Start of Study material

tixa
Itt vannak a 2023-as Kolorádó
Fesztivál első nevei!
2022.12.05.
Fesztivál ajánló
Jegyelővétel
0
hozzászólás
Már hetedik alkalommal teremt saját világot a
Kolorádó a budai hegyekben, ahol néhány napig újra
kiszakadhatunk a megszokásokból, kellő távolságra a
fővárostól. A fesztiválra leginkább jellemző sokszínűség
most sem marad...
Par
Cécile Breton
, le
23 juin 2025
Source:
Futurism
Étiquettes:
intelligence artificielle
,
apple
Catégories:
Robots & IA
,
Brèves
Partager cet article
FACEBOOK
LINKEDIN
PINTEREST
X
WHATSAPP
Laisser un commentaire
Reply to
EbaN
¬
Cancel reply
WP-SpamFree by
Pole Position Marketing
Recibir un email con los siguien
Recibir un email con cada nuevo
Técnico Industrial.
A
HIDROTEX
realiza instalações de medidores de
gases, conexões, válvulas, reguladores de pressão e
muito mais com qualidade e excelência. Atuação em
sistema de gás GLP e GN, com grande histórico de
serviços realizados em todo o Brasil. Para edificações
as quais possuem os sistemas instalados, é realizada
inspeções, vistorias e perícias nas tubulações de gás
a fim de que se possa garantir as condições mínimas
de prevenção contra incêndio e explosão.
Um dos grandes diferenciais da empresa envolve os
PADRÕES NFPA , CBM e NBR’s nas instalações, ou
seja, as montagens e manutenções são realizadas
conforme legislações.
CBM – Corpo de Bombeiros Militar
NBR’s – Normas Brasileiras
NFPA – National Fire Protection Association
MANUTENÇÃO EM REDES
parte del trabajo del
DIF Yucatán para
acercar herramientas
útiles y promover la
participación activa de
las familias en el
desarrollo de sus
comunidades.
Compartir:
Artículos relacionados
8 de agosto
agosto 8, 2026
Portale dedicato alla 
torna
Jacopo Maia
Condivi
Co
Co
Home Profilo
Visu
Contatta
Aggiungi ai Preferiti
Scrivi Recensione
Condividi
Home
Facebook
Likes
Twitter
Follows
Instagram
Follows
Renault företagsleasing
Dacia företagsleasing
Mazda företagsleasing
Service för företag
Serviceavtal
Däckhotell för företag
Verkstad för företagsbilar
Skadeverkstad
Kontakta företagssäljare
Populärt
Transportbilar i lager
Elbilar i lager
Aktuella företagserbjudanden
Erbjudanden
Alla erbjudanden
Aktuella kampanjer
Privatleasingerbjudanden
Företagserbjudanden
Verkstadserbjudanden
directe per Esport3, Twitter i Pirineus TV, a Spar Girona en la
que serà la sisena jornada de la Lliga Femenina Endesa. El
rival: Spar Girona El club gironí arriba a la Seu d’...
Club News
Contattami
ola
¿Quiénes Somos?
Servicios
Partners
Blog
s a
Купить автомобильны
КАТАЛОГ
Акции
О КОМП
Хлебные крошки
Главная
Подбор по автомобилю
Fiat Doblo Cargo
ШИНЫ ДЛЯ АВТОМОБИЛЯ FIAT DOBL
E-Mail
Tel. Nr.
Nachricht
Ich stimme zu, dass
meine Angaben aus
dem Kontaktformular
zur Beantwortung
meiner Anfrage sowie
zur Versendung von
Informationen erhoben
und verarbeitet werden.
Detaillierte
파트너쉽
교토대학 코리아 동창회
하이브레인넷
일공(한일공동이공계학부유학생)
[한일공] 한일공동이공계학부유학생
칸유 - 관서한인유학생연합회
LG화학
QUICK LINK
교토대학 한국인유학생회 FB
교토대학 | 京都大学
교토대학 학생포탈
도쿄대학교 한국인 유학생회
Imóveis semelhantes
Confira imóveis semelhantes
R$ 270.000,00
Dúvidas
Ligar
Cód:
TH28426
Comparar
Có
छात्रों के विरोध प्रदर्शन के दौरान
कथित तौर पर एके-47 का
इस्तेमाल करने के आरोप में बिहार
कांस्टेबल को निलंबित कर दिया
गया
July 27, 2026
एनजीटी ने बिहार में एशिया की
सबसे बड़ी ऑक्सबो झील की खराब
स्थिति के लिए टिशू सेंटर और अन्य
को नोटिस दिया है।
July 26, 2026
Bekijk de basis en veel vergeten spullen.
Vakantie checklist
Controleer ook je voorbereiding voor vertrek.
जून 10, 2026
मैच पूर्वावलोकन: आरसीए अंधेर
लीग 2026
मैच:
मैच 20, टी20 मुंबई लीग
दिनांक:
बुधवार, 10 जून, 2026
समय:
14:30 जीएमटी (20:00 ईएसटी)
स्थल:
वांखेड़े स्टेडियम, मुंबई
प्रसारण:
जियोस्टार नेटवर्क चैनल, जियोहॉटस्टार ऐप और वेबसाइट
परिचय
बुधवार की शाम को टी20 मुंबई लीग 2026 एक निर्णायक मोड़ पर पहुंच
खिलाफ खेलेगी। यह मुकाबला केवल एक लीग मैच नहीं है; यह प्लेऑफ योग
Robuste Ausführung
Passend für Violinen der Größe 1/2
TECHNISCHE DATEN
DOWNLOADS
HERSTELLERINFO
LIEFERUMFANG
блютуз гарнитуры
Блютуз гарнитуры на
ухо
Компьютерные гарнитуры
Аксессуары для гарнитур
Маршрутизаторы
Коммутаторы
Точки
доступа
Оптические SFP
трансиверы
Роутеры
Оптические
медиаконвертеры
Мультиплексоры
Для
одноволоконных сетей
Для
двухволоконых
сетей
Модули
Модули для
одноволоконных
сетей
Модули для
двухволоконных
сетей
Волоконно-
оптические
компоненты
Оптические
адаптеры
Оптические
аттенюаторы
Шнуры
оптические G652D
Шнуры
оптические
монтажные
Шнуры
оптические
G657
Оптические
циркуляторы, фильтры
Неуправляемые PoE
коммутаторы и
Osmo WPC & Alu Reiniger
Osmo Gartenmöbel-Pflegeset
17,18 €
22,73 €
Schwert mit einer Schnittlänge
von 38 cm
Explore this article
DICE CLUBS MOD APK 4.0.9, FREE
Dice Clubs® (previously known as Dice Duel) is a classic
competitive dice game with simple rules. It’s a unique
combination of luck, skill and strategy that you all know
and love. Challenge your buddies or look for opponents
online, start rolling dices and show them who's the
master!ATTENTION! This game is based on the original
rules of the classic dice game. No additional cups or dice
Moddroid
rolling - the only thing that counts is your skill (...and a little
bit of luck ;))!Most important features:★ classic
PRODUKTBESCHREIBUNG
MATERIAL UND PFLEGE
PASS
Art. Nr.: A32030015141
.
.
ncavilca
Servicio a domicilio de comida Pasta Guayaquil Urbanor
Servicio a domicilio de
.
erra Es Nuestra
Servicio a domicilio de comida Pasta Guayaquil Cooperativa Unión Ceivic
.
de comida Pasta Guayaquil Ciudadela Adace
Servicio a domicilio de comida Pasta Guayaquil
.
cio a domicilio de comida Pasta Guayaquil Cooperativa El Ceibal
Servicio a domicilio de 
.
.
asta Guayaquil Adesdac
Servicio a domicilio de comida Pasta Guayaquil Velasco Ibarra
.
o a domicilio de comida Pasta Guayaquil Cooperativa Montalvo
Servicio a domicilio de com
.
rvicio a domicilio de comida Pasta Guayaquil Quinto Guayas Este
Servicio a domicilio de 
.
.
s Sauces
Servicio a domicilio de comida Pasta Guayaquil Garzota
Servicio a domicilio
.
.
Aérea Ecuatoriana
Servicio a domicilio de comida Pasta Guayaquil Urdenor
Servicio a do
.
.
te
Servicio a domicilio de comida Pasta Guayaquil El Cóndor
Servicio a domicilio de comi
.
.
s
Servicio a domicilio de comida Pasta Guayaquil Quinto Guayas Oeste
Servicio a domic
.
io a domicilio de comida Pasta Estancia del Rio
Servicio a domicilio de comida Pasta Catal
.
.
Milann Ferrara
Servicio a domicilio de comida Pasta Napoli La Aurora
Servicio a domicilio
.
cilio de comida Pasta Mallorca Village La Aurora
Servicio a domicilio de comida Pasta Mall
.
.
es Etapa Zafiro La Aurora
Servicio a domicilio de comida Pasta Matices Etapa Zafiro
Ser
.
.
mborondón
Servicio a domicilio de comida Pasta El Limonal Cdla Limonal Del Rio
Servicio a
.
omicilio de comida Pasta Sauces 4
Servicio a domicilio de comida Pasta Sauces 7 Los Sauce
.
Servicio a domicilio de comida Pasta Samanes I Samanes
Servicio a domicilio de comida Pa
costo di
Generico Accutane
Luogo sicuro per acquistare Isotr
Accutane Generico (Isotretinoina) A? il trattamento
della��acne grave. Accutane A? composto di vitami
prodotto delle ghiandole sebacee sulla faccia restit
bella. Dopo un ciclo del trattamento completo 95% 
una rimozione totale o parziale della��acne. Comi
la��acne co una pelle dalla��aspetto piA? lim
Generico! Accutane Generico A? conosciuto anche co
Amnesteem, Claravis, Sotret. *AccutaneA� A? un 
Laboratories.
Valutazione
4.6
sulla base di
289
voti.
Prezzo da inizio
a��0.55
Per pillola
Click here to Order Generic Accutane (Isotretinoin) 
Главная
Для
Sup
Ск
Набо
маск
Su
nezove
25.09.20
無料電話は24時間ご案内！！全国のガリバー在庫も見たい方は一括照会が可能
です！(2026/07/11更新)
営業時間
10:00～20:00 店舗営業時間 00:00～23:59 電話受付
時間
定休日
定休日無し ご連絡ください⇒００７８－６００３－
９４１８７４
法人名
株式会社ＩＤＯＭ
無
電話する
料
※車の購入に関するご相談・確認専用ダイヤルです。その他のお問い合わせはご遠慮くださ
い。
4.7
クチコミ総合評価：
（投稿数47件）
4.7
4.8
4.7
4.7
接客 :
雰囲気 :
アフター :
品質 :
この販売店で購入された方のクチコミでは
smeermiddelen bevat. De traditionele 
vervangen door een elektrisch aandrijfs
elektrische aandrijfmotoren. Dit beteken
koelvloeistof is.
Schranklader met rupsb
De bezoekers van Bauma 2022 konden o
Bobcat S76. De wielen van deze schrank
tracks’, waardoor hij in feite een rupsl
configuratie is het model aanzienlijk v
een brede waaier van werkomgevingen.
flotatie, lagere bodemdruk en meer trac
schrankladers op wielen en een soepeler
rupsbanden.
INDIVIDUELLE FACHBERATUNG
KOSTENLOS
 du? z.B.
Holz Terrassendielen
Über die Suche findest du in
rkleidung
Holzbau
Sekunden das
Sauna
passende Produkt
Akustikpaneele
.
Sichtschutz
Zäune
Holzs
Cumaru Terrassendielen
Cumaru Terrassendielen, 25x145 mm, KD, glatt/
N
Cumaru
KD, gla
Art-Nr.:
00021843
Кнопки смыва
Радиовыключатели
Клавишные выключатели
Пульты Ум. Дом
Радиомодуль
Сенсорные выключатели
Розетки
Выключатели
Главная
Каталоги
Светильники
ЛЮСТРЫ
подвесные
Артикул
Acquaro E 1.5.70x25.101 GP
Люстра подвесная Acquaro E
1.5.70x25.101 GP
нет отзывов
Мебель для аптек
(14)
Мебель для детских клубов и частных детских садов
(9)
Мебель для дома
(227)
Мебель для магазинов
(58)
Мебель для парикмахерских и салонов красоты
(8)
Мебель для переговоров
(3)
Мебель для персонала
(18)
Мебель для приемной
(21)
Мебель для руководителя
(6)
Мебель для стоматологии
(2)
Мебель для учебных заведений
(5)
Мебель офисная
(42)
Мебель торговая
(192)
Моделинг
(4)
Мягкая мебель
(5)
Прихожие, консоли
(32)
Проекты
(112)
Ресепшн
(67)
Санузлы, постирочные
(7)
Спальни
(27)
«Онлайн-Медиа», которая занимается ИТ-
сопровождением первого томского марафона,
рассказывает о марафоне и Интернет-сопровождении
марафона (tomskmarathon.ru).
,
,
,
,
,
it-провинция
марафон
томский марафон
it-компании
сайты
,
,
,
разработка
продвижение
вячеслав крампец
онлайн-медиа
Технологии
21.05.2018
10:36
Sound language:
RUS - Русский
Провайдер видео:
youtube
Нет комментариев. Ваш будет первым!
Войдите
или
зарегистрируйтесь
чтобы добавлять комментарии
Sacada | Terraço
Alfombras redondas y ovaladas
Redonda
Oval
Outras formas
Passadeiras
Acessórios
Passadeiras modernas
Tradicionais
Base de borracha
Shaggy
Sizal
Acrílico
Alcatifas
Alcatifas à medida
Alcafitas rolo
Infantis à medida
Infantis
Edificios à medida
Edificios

End of Study material

Reply with the number of lines in the material above that contain "wielen", and nothing more.

*Task result*
2